Your task is to repeat the entries exactly. Leave the pictures out.

Dataset entries ▸
# # # # #

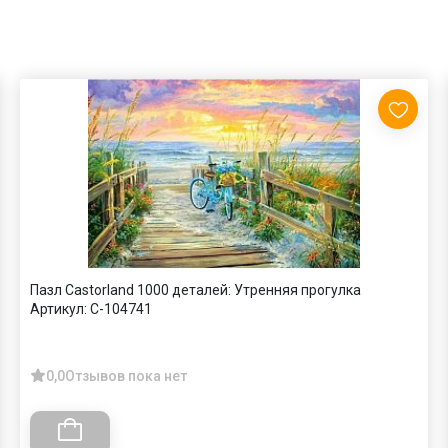
Пазл Castorland 1000 деталей: Утренняя прогулка
Артикул:
C-104741
0,0
Отзывов пока нет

# # # # #

Solution below ▸
Пазл Castorland 1000 деталей: Утренняя прогулка
Артикул:
C-104741
0,0
Отзывов пока нет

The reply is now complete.